One of the most common medical conditions affecting cats is allergy. An allergy occurs when the cat’s immune system overreacts or is hypersensitive to foreign substances called allergens. Allergens are simply foreign proteins that the body’s immune system tries to remove. Examples of allergens common in humans are pollens, dust, molds, and pet hair. Hypersensitivity in cats can manifest in one of three ways:
1. The most common manifestation is itching of the skin, either localized to one area or a generalized reaction all over the cat’s body.
2. Another manifestation involves the respiratory system and may result in coughing, sneezing, and wheezing.

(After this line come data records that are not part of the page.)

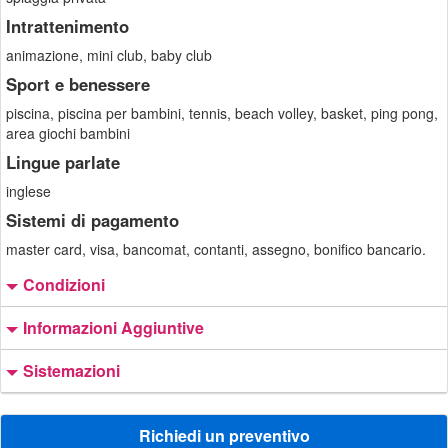
Intrattenimento
animazione, mini club, baby club
Sport e benessere
piscina, piscina per bambini, tennis, beach volley, basket, ping pong,
area giochi bambini
Lingue parlate
inglese
Sistemi di pagamento
master card, visa, bancomat, contanti, assegno, bonifico bancario.
Condizioni
Informazioni Aggiuntive
Sistemazioni
Richiedi un preventivo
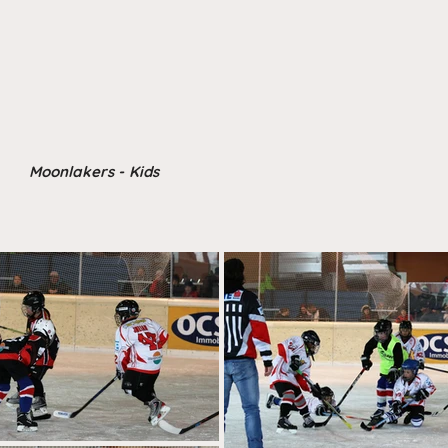
Moonlakers - Kids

Sometimes, there may be an associated nasal or ocular (eye) discharge.
3. The third manifestation involves the digestive system and can result in vomiting, flatulence, and/or diarrhea.
Does that mean that there are several types of allergies?
Yes. There are four common types of allergies in the cat: insect (fleas), food allergy, inhalant (house dust, pollen, and molds), and contact. Each of these has some common physical expressions and signs in cats, and each has some unique features.
What is flea allergy and how is it treated?
Flea allergy is the most common allergy in cats.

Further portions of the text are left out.